Construction on the new development starts in May next year, with work set to finish in the final quarter of 2018.
Not everybody is in favour of the new development, especially with the dust only settling after the recent Bromwell Street evictions, with many saying it’s too soon.
After a string of houses were snapped up by another developer, Woodstock Hub, 28 families living in Bromwell Street received eviction orders, and, despite the matter going to court, the families were asked to leave, but many weren’t prepared to do so without a fight, (“Bromwell Street residents stand up,” Tatler, September 1).
Nasheera Daniels has lived in Woodstock for 33 years. She knew most of the people from Bromwell Street and said it was “inconsiderate” to be releasing plans about a new development for their community.
“People are still getting over the fact that these people were kicked to the kerb in such fashion.
“This development is not for us. Our area is being taken over and it looks like there is nothing we can do but sit back and watch these people kick our family and friends out,” she fumed.

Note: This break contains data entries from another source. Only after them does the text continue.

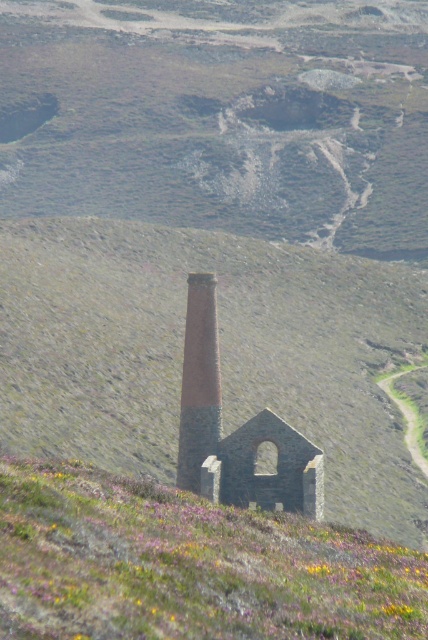 Looking at this image, you are a hiker who has reached the summit of a hill and sees the stone chimney at center and the rustic stone tower at center. Which structure is higher from your viewpoint?

The stone chimney at center is positioned over rustic stone tower at center, so the stone chimney at center is higher from your viewpoint. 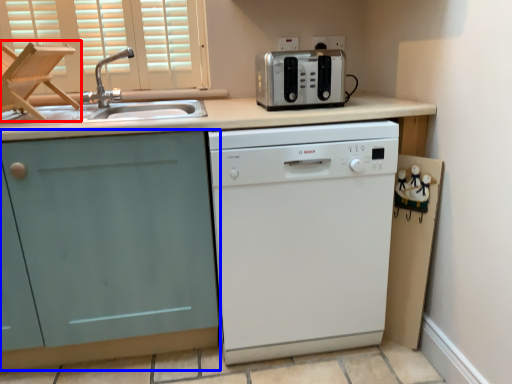 Question: Which object appears closest to the camera in this image, folding chair (highlighted by a red box) or cabinetry (highlighted by a blue box)?

Choices:
 (A) folding chair
 (B) cabinetry

Answer: (B) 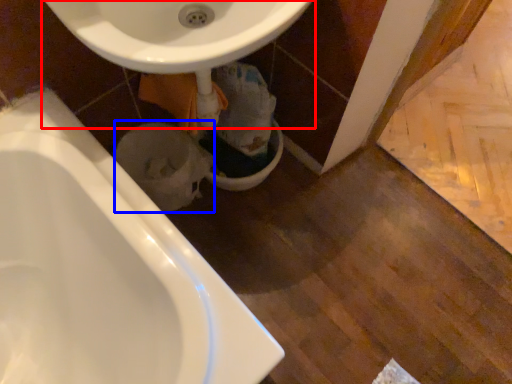 Question: Which object is further to the camera taking this photo, sink (highlighted by a red box) or toilet bowl (highlighted by a blue box)?

Choices:
 (A) sink
 (B) toilet bowl

Answer: (B)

“This development is not for our people. I’m not just saying this for the sake of saying something.
“I am saying this because it’s true. When the building opens, rich people are going to move in
here, and if turns out to be successful, the owners of this building will just look for more places to buy, which equals more people on the street.”
Brian Andrews feels the WEX One project might be good for the developers, but it’s not going to benefit those who have called Woodstock home for generations. “Fancy terms” such as “regeneration” and “community upliftment” ring very hollow for him.

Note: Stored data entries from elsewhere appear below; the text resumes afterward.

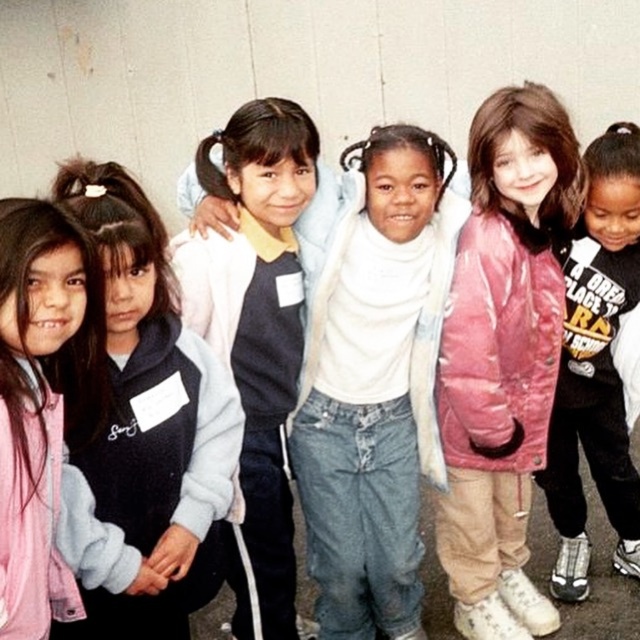 Question: Which point is farther from the camera taking this photo?

Choices:
 (A) (605, 436)
 (B) (76, 364)
 (C) (284, 113)
 (D) (515, 545)

Answer: (D)

Question: Which of the following is the closest to the observer?

Choices:
 (A) (540, 173)
 (B) (316, 180)
 (C) (13, 632)
 (D) (582, 403)

Answer: (C)

Question: Which object appears farthest from the camera in this image?

Choices:
 (A) white matte jacket at center
 (B) pink fleece jacket at left
 (C) pink shiny jacket at center

Answer: (C)

Question: Is pink shiny jacket at center above white matte jacket at center?

Choices:
 (A) yes
 (B) no

Answer: (A)

Question: Does pink shiny jacket at center appear under pink fleece jacket at center?

Choices:
 (A) no
 (B) yes

Answer: (B)

Question: Can you confirm if white matte jacket at center is positioned above pink fleece jacket at left?

Choices:
 (A) yes
 (B) no

Answer: (A) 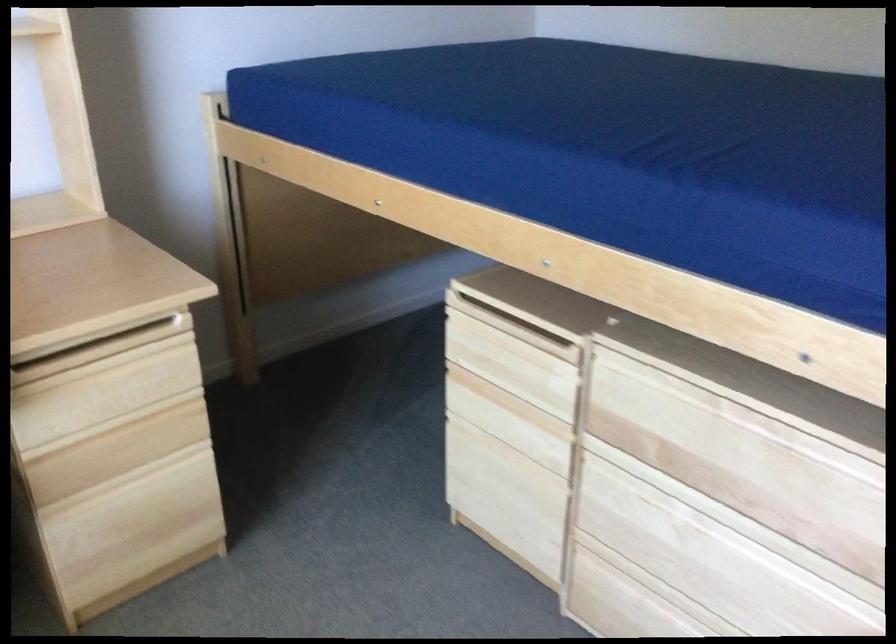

“The development will kick out more Woodstock people and Woodstock businesses to bring in more people that already have money. This project is a true case of the richer getting richer. People say we only complain and that we should be open to change, but we can’t be like that, because people are losing their homes to these people (developers). People that have been here for years now have to give up everything they built or worked for, because some rich guys saw an opportunity,” he said.

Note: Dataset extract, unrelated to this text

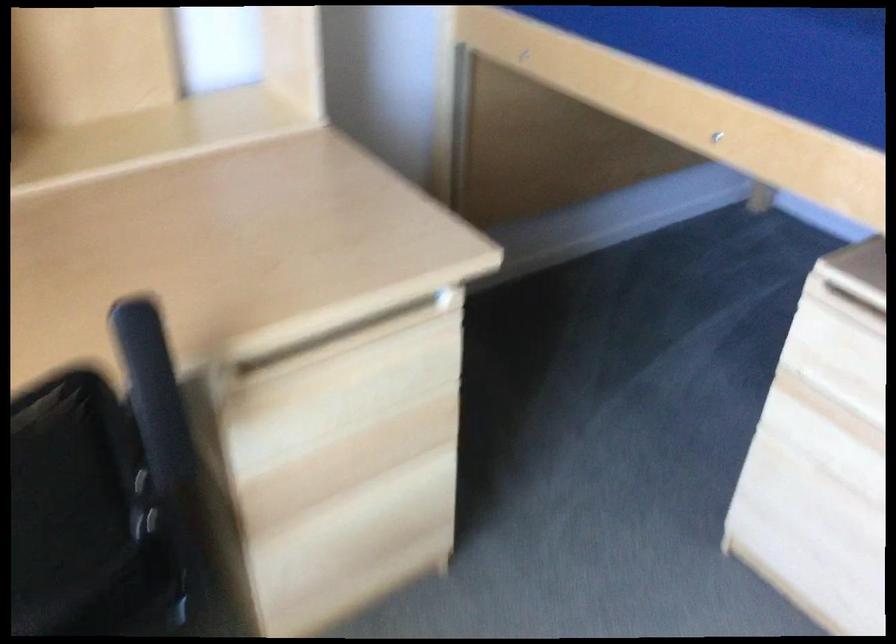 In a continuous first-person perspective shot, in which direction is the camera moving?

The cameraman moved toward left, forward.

“The project sounds amazing and it looks like it’s going to receive lots of attention, but this development is not for our people – end of story”.
WEX One, by Cape Town property developers Signatura and Indigo Properties, owners of the Old Biscuit Mill and Woodstock Exchange, will have 217 flats on six floors with two levels of parking and more than 1 500 square metres of retail space on the ground floor.
Co-founder of Indigo Properties, Jody Aufrichtig, said they had been buying up old factories in the Woodstock area up until nine months ago for the WEX One development.
“While we have extensive local knowledge of the Woodstock neighbourhood, there is no one who understands residential developments better and has more experience in quality residential developments than John Rabie (founder of Signatura). So we should make a formidable team, as this is a very high growth area that is much in demand,” he said.
The WEX One project would showcase furniture and fittings from the designers, artists and craftspeople of Woodstock Exchange, Woodstock Foundry and The Old Biscuit Mill.
The commercial sector of the new development would be treated as an extension of the Woodstock Exchange.
David Cohen, marketing director for Signatura, said:”This is not the first development in Woodstock, but it will offer lifestyle and user-friendly features that will make living at WEX One very appealing – and not just because it is so conveniently located about three kilometres from the city centre.” The WEX One site is bounded by Albert Road, Davison, Grey and Alexander streets, with access to Woodstock railway station, MyCiti bus routes and cycle lanes.
The flats will be on floors four to nine, with views of the mountain, city and harbour. They will range from 42 square metre studios for R1.4 million, excluding optional parking, to one-bedroom units of 53 square metres and two- bedroom units spanning 70 to 90 square metres.
The developers say the WEX One design “represents a contemporary and contextual response to the traditional brick warehouses in the area”.
Charles Louw, associate of Vivid Architects, said: “It will adopt the brick, glass and steel of the rail-side industrial warehouses, reformed into a contemporary aesthetic, while still aiming to retain classic, timeless appeal.”
WEX One residents will also enjoy access to fast fibre internet, 24-hour security as well as a relaxing internal garden space, with an on-site pool, gym and laundry.
The ground floor shops will be fronted with 5m steel and glass shopfronts, with public access into a highly visible, yet well-protected internal retail street running parallel to Albert Road. New landscaping and paving will tie this new building to the Woodstock Exchange.
The commercial sector of this new development will be treated as an extension of the Woodstock Exchange with negotiations under way with a well-known supermarket group and coffee shop, and Mr Aufrichtig hopes the “extremely fast internet” will attract the many creative industry entrepreneurs in the area.
Mr Cohen said other retail outlets could include a gin distillery or whisky tasting room.
“Wex One, located on a pivotal site, will complement the successful urban regeneration in the area and elevate it to a new level,” he said.